Crédit: Caltech/K. Miller et R. Hurt (IPAC)
L'événement AT2025ulz a été repéré en août 2025. Il a d'abord présenté une lueur rouge intense qui s'est estompée rapidement, rappelant fortement la seule kilonova confirmée à ce jour, GW170817. Pourtant, après quelques jours, sa luminosité a recommencé à augmenter en adoptant une teinte bleue et en révélant la signature de l'hydrogène, des caractéristiques typiques d'une supernova.
Par ailleurs, les détecteurs d'ondes gravitationnelles LIGO et Virgo ont enregistré un signal provenant de la même région du ciel (explication en fin d'article). Les données indiquent que l'un des objets impliqués dans la collision avait une masse inférieure à celle de notre Soleil, ce qui est inhabituel pour une étoile à neutrons classique. Cette particularité a immédiatement attiré l'attention des chercheurs.
Cette dualité dans les observations a divisé la communauté astronomique. Certains ont pensé à une supernova ordinaire sans lien avec les ondes gravitationnelles. Mansi Kasliwal, auteure principale d'une étude parue dans
The Astrophysical Journal Letters, explique cependant que l'événement ne correspondait parfaitement à aucun des deux modèles connus, poussant à envisager une explication hybride.
Ainsi, pour rendre compte d'une étoile à neutrons de si faible masse, les théoriciens proposent deux scénarios. Le premier, appelé fission, verrait une étoile en rotation rapide exploser et se scinder en deux petits restes. Le second, la fragmentation, impliquerait la formation d'un disque de matière autour de l'étoile en effondrement, dont les grumeaux s'agrégeraient pour former une étoile à neutrons miniature.
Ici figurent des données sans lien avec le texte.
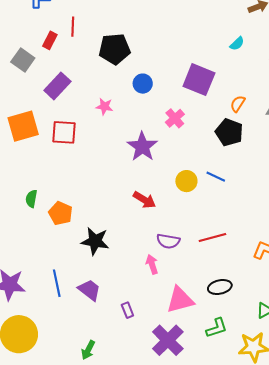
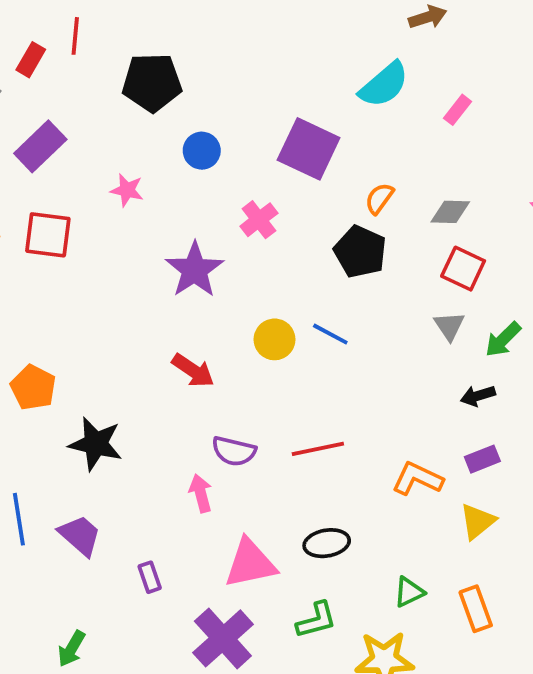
cyan semicircle: (237, 44) -> (384, 85), size x1.8

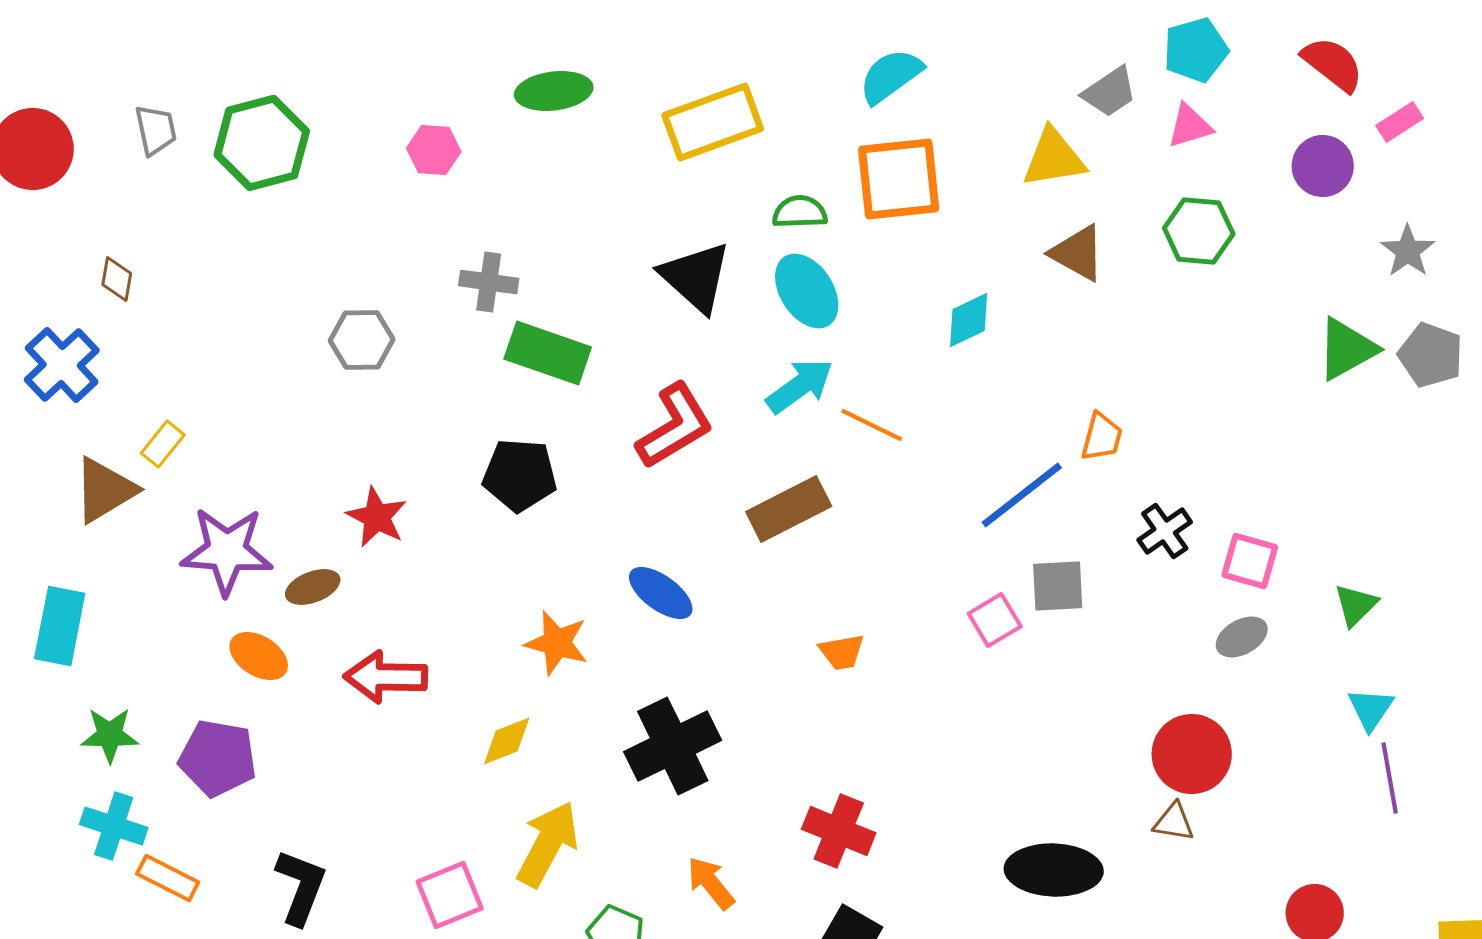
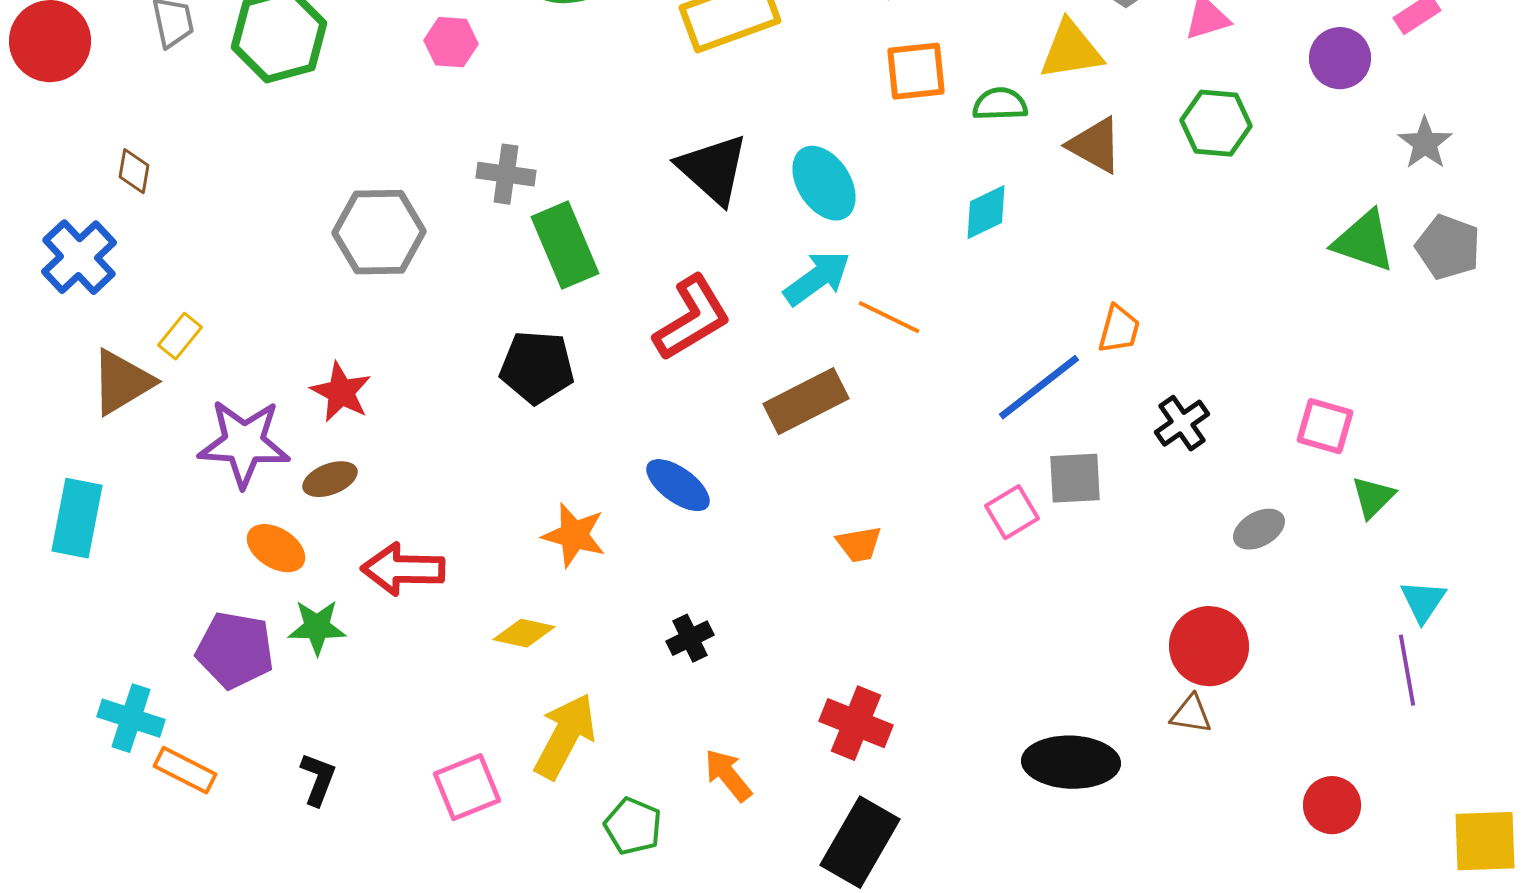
orange square: (899, 179) -> (916, 71), size x0.7
green semicircle: (800, 212) -> (1000, 104), moved
gray hexagon: (362, 340) -> (379, 232), size x1.4
green triangle: (1347, 349) -> (1364, 241), turned 48
green rectangle: (548, 353) -> (565, 245), turned 48
red star: (377, 517) -> (341, 392), moved
pink square: (1250, 561) -> (1325, 426), moved
cyan triangle: (1371, 709) -> (1423, 601), moved
green star: (110, 735) -> (317, 627), moved
yellow diamond: (507, 741) -> (524, 633), turned 34
black cross: (673, 746) -> (690, 638), size x0.5
black L-shape: (301, 887) -> (318, 779), size x0.7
Dans cette perspective, si deux de ces étoiles à neutrons nouvellement formées spiralent et fusionnent rapidement, elles pourraient produire une kilonova dont la lueur serait masquée par les débris de la supernova initiale. Cette séquence, qualifiée de superkilonova, reste à confirmer. Les futurs instruments, comme l'observatoire Vera Rubin ou le télescope spatial Nancy Roman, seront essentiels pour repérer d'autres événements similaires et tester cette hypothèse.
Les ondes gravitationnelles
Les ondes gravitationnelles sont des déformations de l'espace-temps qui se propagent à la vitesse de la lumière. Elles sont générées par des événements cosmiques violents, comme la fusion de trous noirs ou d'étoiles à neutrons. Prédites par Albert Einstein il y a plus d'un siècle, leur détection directe n'a été réalisée qu'en 2015 par l'observatoire LIGO, marquant une avancée majeure en astrophysique.
Ces ondulations sont extrêmement ténues, ce qui rend leur observation très difficile. Des interféromètres comme LIGO, Virgo ou KAGRA utilisent des lasers sur de longues distances pour mesurer d'infimes variations dans la longueur de leurs bras. Lorsqu'une onde gravitationnelle passe, elle étire et comprime l'espace de manière imperceptible, mais ces instruments sont suffisamment sensibles pour la capturer.
La détection des ondes gravitationnelles ouvre une nouvelle fenêtre sur l'Univers. Contrairement à la lumière, elles ne sont pas absorbées ou déviées par la matière, permettant d'observer des phénomènes autrement invisibles, comme les coalescences d'objets compacts au cœur de galaxies lointaines. Elles fournissent des informations complémentaires à celles obtenues par les télescopes traditionnels.
L'étude conjointe des signaux gravitationnels et électromagnétiques, comme pour l'événement AT2025ulz, permet de reconstituer plus précisément la physique de ces explosions. Cela aide à comprendre la nature des objets impliqués, leur masse, leur rotation, et les processus à l'œuvre lors de collisions cataclysmiques.